━━━━━ Records for processing ━━━━━

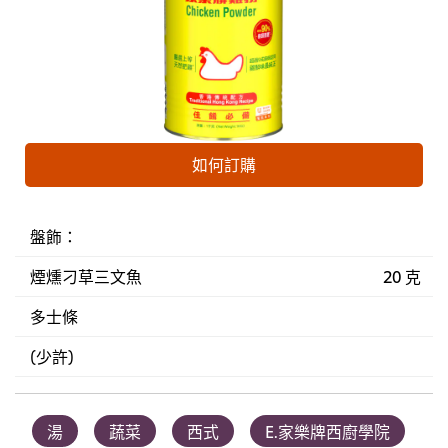
如何訂購
盤飾：
煙燻刁草三文魚
20 克
多士條
(少許)
湯
蔬菜
西式
E.家樂牌西廚學院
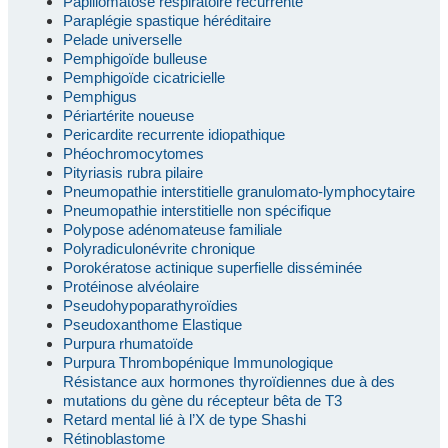
Papillomatose respiratoire récurrente
Paraplégie spastique héréditaire
Pelade universelle
Pemphigoïde bulleuse
Pemphigoïde cicatricielle
Pemphigus
Périartérite noueuse
Pericardite recurrente idiopathique
Phéochromocytomes
Pityriasis rubra pilaire
Pneumopathie interstitielle granulomato-lymphocytaire
Pneumopathie interstitielle non spécifique
Polypose adénomateuse familiale
Polyradiculonévrite chronique
Porokératose actinique superfielle disséminée
Protéinose alvéolaire
Pseudohypoparathyroïdies
Pseudoxanthome Elastique
Purpura rhumatoïde
Purpura Thrombopénique Immunologique
Résistance aux hormones thyroïdiennes due à des
mutations du gène du récepteur bêta de T3
Retard mental lié à l’X de type Shashi
Rétinoblastome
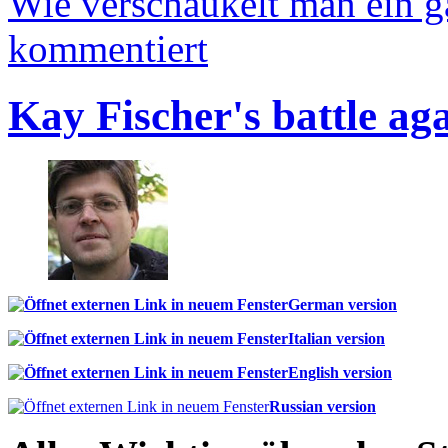
Wie verschaukelt man ein 
kommentiert
Kay Fischer's battle ag
German version
Italian version
English version
Russian version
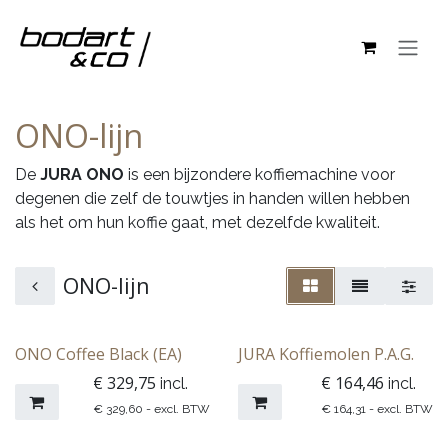
Overslaan naar inhoud
ONO-lijn
De
JURA ONO
is een bijzondere koffiemachine voor
degenen die zelf de touwtjes in handen willen hebben
als het om hun koffie gaat, met dezelfde kwaliteit.
ONO-lijn
ONO Coffee Black (EA)
JURA Koffiemolen P.A.G.
€
329,75
€
164,46
incl.
incl.
€
329,60
- excl. BTW
€
164,31
- excl. BTW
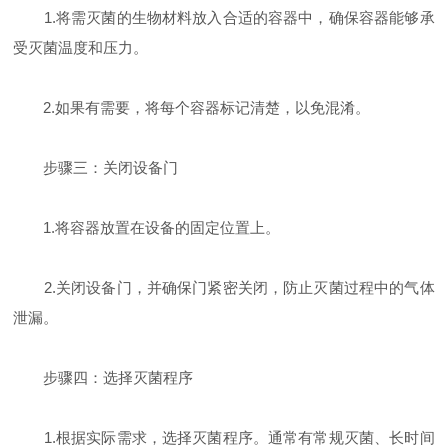
1.将需灭菌的生物材料放入合适的容器中，确保容器能够承
受灭菌温度和压力。
2.如果有需要，将每个容器标记清楚，以免混淆。
步骤三：关闭设备门
1.将容器放置在设备的固定位置上。
2.关闭设备门，并确保门紧密关闭，防止灭菌过程中的气体
泄漏。
步骤四：选择灭菌程序
1.根据实际需求，选择灭菌程序。通常有常规灭菌、长时间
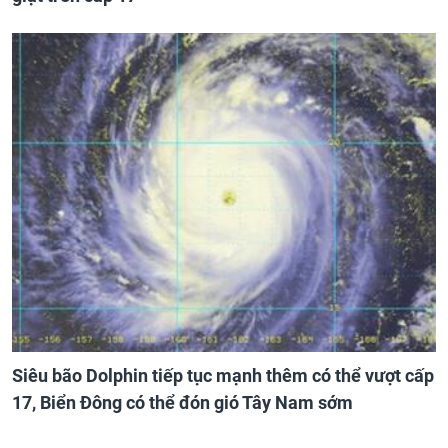
Siêu bão Dolphin tiếp tục mạnh thêm có thể vượt cấp
17, Biển Đông có thể đón gió Tây Nam sớm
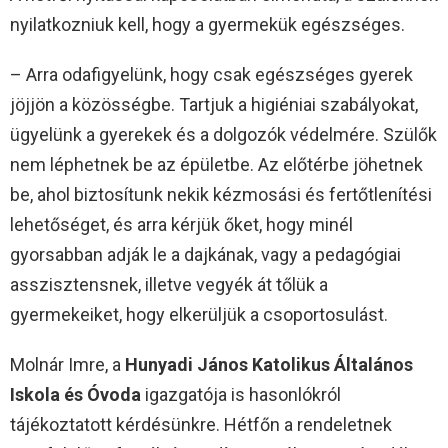
nyilatkozniuk kell, hogy a gyermekük egészséges.
– Arra odafigyelünk, hogy csak egészséges gyerek
jöjjön a közösségbe. Tartjuk a higiéniai szabályokat,
ügyelünk a gyerekek és a dolgozók védelmére. Szülők
nem léphetnek be az épületbe. Az előtérbe jöhetnek
be, ahol biztosítunk nekik kézmosási és fertőtlenítési
lehetőséget, és arra kérjük őket, hogy minél
gyorsabban adják le a dajkának, vagy a pedagógiai
asszisztensnek, illetve vegyék át tőlük a
gyermekeiket, hogy elkerüljük a csoportosulást.
Molnár Imre, a
Hunyadi János Katolikus Általános
Iskola és Óvoda
igazgatója is hasonlókról
tájékoztatott kérdésünkre. Hétfőn a rendeletnek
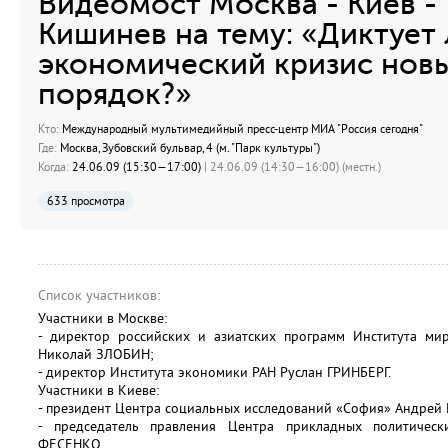
Видеомост Москва - Киев - 
Кишинев на тему: «Диктует 
экономический кризис нов
порядок?»
Кто:
Международный мультимедийный пресс-центр МИА "Россия сегодня"
Где:
Москва, Зубовский бульвар, 4 (м. "Парк культуры")
Когда:
24.06.09 (15:30—17:00)
| 24.06.09 (14:30—16:00) (местн.)
633 просмотра
Список участников:
Участники в Москве:
- директор российских и азиатских программ Института мир
Николай ЗЛОБИН;
- директор Института экономики РАН Руслан ГРИНБЕРГ.
Участники в Киеве:
- президент Центра социальных исследований «София» Андре
- председатель правления Центра прикладных политичес
ФЕСЕНКО.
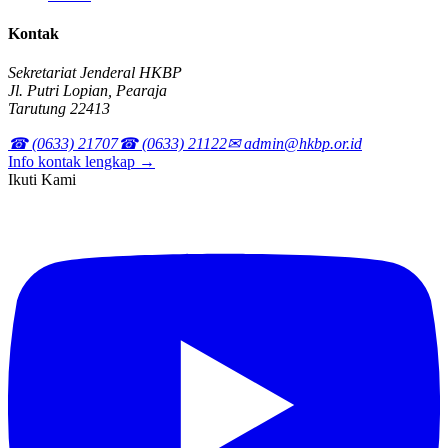
Kontak
Sekretariat Jenderal HKBP
Jl. Putri Lopian, Pearaja
Tarutung 22413
☎ (0633) 21707
☎ (0633) 21122
✉ admin@hkbp.or.id
Info kontak lengkap →
Ikuti Kami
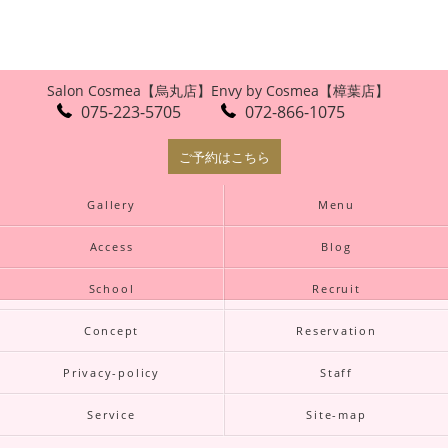
Salon Cosmea【烏丸店】
Envy by Cosmea【樟葉店】
075-223-5705
072-866-1075
ご予約はこちら
Gallery
Menu
Access
Blog
School
Recruit
Concept
Reservation
Privacy-policy
Staff
Service
Site-map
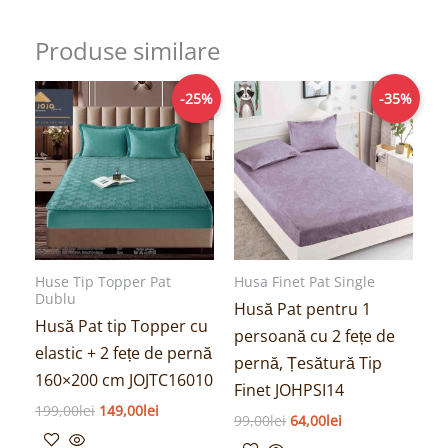
Produse similare
Prețul
Prețul
Prețul
Prețul
-25%
-35%
inițial
curent
inițial
curent
a
este:
a
este:
fost:
149,00lei.
fost:
64,00lei.
199,00lei.
99,00lei.
Huse Tip Topper Pat
Husa Finet Pat Single
Dublu
Husă Pat pentru 1
Husă Pat tip Topper cu
persoană cu 2 fețe de
elastic + 2 fețe de pernă
pernă, Țesătură Tip
160×200 cm JOJTC16010
Finet JOHPSI14
199,00
lei
149,00
lei
99,00
lei
64,00
lei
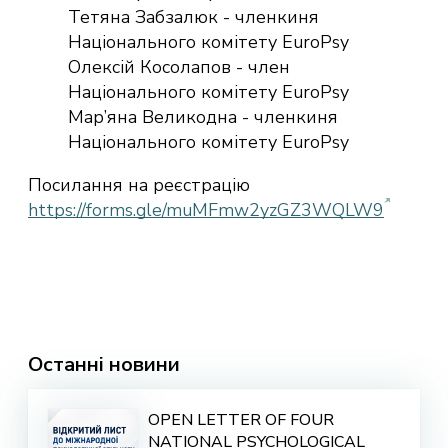
Тетяна Забзалюк - членкиня
Національного комітету EuroPsy
Олексій Косолапов - член
Національного комітету EuroPsy
Мар’яна Великодна - членкиня
Національного комітету EuroPsy
Посилання на реєстрацію
https://forms.gle/muMFmw2yzGZ3WQLW9
Останні новини
OPEN LETTER OF FOUR
NATIONAL PSYCHOLOGICAL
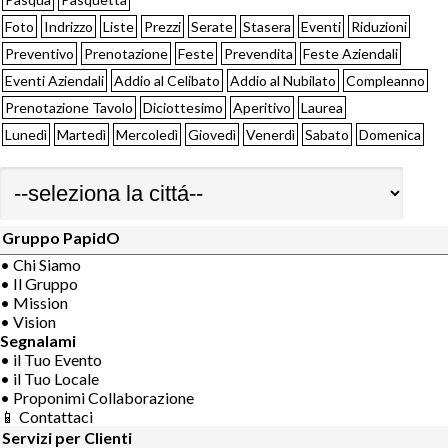
Foto
Indrizzo
Liste
Prezzi
Serate
Stasera
Eventi
Riduzioni
Preventivo
Prenotazione
Feste
Prevendita
Feste Aziendali
Eventi Aziendali
Addio al Celibato
Addio al Nubilato
Compleanno
Prenotazione Tavolo
Diciottesimo
Aperitivo
Laurea
Lunedì
Martedì
Mercoledì
Giovedì
Venerdì
Sabato
Domenica
Gruppo PapidO
• Chi Siamo
• Il Gruppo
• Mission
• Vision
Segnalami
• il Tuo Evento
• il Tuo Locale
• Proponimi Collaborazione
📱 Contattaci
Servizi per Clienti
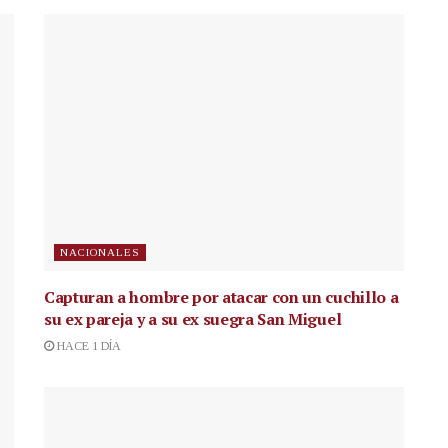
NACIONALES
Capturan a hombre por atacar con un cuchillo a
su ex pareja y a su ex suegra San Miguel
HACE 1 DÍA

━━━━━

#### Work to be completed
The answer should hold every line of the listing, copied exactly, with no pictures.

#### Answer section
如何訂購
盤飾：
煙燻刁草三文魚
20 克
多士條
(少許)
湯
蔬菜
西式
E.家樂牌西廚學院
Papillomatose respiratoire récurrente
Paraplégie spastique héréditaire
Pelade universelle
Pemphigoïde bulleuse
Pemphigoïde cicatricielle
Pemphigus
Périartérite noueuse
Pericardite recurrente idiopathique
Phéochromocytomes
Pityriasis rubra pilaire
Pneumopathie interstitielle granulomato-lymphocytaire
Pneumopathie interstitielle non spécifique
Polypose adénomateuse familiale
Polyradiculonévrite chronique
Porokératose actinique superfielle disséminée
Protéinose alvéolaire
Pseudohypoparathyroïdies
Pseudoxanthome Elastique
Purpura rhumatoïde
Purpura Thrombopénique Immunologique
Résistance aux hormones thyroïdiennes due à des
mutations du gène du récepteur bêta de T3
Retard mental lié à l’X de type Shashi
Rétinoblastome
Wie verschaukelt man ein 
kommentiert
Kay Fischer's battle ag
German version
Italian version
English version
Russian version
Overslaan naar inhoud
ONO-lijn
De
JURA ONO
is een bijzondere koffiemachine voor
degenen die zelf de touwtjes in handen willen hebben
als het om hun koffie gaat, met dezelfde kwaliteit.
ONO-lijn
ONO Coffee Black (EA)
JURA Koffiemolen P.A.G.
€
329,75
€
164,46
incl.
incl.
€
329,60
- excl. BTW
€
164,31
- excl. BTW
1.将需灭菌的生物材料放入合适的容器中，确保容器能够承
受灭菌温度和压力。
2.如果有需要，将每个容器标记清楚，以免混淆。
步骤三：关闭设备门
1.将容器放置在设备的固定位置上。
2.关闭设备门，并确保门紧密关闭，防止灭菌过程中的气体
泄漏。
步骤四：选择灭菌程序
1.根据实际需求，选择灭菌程序。通常有常规灭菌、长时间
Siêu bão Dolphin tiếp tục mạnh thêm có thể vượt cấp
17, Biển Đông có thể đón gió Tây Nam sớm
nyilatkozniuk kell, hogy a gyermekük egészséges.
– Arra odafigyelünk, hogy csak egészséges gyerek
jöjjön a közösségbe. Tartjuk a higiéniai szabályokat,
ügyelünk a gyerekek és a dolgozók védelmére. Szülők
nem léphetnek be az épületbe. Az előtérbe jöhetnek
be, ahol biztosítunk nekik kézmosási és fertőtlenítési
lehetőséget, és arra kérjük őket, hogy minél
gyorsabban adják le a dajkának, vagy a pedagógiai
asszisztensnek, illetve vegyék át tőlük a
gyermekeiket, hogy elkerüljük a csoportosulást.
Molnár Imre, a
Hunyadi János Katolikus Általános
Iskola és Óvoda
igazgatója is hasonlókról
tájékoztatott kérdésünkre. Hétfőn a rendeletnek
Видеомост Москва - Киев - 
Кишинев на тему: «Диктует 
экономический кризис нов
порядок?»
Кто:
Международный мультимедийный пресс-центр МИА "Россия сегодня"
Где:
Москва, Зубовский бульвар, 4 (м. "Парк культуры")
Когда:
24.06.09 (15:30—17:00)
| 24.06.09 (14:30—16:00) (местн.)
633 просмотра
Список участников:
Участники в Москве:
- директор российских и азиатских программ Института мир
Николай ЗЛОБИН;
- директор Института экономики РАН Руслан ГРИНБЕРГ.
Участники в Киеве:
- президент Центра социальных исследований «София» Андре
- председатель правления Центра прикладных политичес
ФЕСЕНКО.
Kontak
Sekretariat Jenderal HKBP
Jl. Putri Lopian, Pearaja
Tarutung 22413
☎ (0633) 21707
☎ (0633) 21122
✉ admin@hkbp.or.id
Info kontak lengkap →
Ikuti Kami
Salon Cosmea【烏丸店】
Envy by Cosmea【樟葉店】
075-223-5705
072-866-1075
ご予約はこちら
Gallery
Menu
Access
Blog
School
Recruit
Concept
Reservation
Privacy-policy
Staff
Service
Site-map
Produse similare
Prețul
Prețul
Prețul
Prețul
-25%
-35%
inițial
curent
inițial
curent
a
este:
a
este:
fost:
149,00lei.
fost:
64,00lei.
199,00lei.
99,00lei.
Huse Tip Topper Pat
Husa Finet Pat Single
Dublu
Husă Pat pentru 1
Husă Pat tip Topper cu
persoană cu 2 fețe de
elastic + 2 fețe de pernă
pernă, Țesătură Tip
160×200 cm JOJTC16010
Finet JOHPSI14
199,00
lei
149,00
lei
99,00
lei
64,00
lei
Тетяна Забзалюк - членкиня
Національного комітету EuroPsy
Олексій Косолапов - член
Національного комітету EuroPsy
Мар’яна Великодна - членкиня
Національного комітету EuroPsy
Посилання на реєстрацію
https://forms.gle/muMFmw2yzGZ3WQLW9
Останні новини
OPEN LETTER OF FOUR
NATIONAL PSYCHOLOGICAL
Foto
Indrizzo
Liste
Prezzi
Serate
Stasera
Eventi
Riduzioni
Preventivo
Prenotazione
Feste
Prevendita
Feste Aziendali
Eventi Aziendali
Addio al Celibato
Addio al Nubilato
Compleanno
Prenotazione Tavolo
Diciottesimo
Aperitivo
Laurea
Lunedì
Martedì
Mercoledì
Giovedì
Venerdì
Sabato
Domenica
Gruppo PapidO
• Chi Siamo
• Il Gruppo
• Mission
• Vision
Segnalami
• il Tuo Evento
• il Tuo Locale
• Proponimi Collaborazione
📱 Contattaci
Servizi per Clienti
NACIONALES
Capturan a hombre por atacar con un cuchillo a
su ex pareja y a su ex suegra San Miguel
HACE 1 DÍA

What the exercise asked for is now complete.